How Pixar's Coco went from controversial to respectful of Mexican culture

Back when COCO was first conceived, Pixar's film based on the Mexican holiday Day of the Dead was to be called Dia de los Muertos. The House of Mouse even went so far as to apply for a trademark on the title when, suddenly, there was an outcry in the Latino community, led by Lalo Alcaraz, author of the syndicated comic strip Cucarachas. Not long after Alcaraz made his discontent known for Disney's proposed title and bid for the Dia de los Muertos title, L.A. Theatre Center's Evelina Fernandez and several others joined the chorus of jeers. Upon hearing the communities complaints, Disney dropped the bid and set to work on creating another title for the upcoming animated film.

In an effort to quell the controversy, Pixar appointed a range of experts to consult on COCO - which had become the project's new title after the original was abandoned. Pixar's new consulting team was led by Alcaraz and playwright Octavio Solis, and included Luis Valdez (founder of Teatro Campesino), Fernandez, and altaristas (master altar makers) Ofelia and Rosanna Esparza who honed their skills at Boyle Heights' Self Help Graphics & Art - which has hosted L.A.'s largest Dia celebration for the past 44 years.

When the focus group's work began, co-directors Lee Unkrich and Adrian Molina as well as studio execs were shown a series of materials detailing the animation's story, characters, and cultural sensitivity.
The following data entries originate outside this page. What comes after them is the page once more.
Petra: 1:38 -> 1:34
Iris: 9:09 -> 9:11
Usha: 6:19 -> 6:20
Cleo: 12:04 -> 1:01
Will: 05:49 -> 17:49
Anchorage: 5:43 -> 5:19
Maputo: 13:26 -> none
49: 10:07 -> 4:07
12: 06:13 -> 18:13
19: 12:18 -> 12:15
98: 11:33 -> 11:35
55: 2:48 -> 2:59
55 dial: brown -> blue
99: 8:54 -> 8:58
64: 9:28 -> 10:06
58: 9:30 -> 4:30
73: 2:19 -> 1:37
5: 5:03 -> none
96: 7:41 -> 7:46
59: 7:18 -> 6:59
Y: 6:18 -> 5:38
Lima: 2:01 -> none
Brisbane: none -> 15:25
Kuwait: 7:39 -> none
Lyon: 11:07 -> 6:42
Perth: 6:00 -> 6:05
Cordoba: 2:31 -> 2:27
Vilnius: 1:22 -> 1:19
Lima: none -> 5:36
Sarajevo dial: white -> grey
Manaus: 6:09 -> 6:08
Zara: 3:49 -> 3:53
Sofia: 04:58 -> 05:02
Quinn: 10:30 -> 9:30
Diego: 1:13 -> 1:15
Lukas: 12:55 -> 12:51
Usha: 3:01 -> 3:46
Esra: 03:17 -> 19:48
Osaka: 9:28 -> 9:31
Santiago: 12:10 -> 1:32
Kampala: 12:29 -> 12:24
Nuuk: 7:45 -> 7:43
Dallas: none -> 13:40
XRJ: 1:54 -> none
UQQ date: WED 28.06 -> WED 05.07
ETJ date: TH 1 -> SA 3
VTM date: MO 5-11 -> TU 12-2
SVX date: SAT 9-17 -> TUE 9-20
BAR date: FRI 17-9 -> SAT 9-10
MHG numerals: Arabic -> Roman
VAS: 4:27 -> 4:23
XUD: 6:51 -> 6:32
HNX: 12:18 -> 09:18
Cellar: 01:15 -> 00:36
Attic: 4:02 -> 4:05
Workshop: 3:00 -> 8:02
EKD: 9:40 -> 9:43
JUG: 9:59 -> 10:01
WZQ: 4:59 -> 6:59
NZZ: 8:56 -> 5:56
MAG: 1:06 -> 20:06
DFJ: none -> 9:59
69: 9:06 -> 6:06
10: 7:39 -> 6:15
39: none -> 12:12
In talking about the experience, Rosana Esparza confessed the following, "I was like, 'What are we getting into and do I want my name on it?" After the process was over, Esparza was pleased to report that "it was a great experience." She then followed up her comment by expressing gratitude for Disney's handling of the content by saying "People make movies about us all the time and don't even bother to ask."

In talking about his experience with the consulting party, Unkrich says that screening an unfinished version of the film was "unprecedented for us as a studio" but essential "to get their unfiltered, honest reactions … There were notes that kept us headed to true north."

What I find particularly cool about the focus group being involved, is that it sounds as if not only were their voices heard, but individuals from the group also lent to the film's overall authenticity. For example, Fernandez discovered that some of her music suggestions were incorporated, while Ofelia, an expert in Dia traditions, praised the treatment of the inclusion of three deaths. When all was said and done, Fernandez was delighted to report that "For once our story is being told respectfully and shows our culture in a beautiful way."

Pixar's COCO is set to arrive in theaters on November 22nd.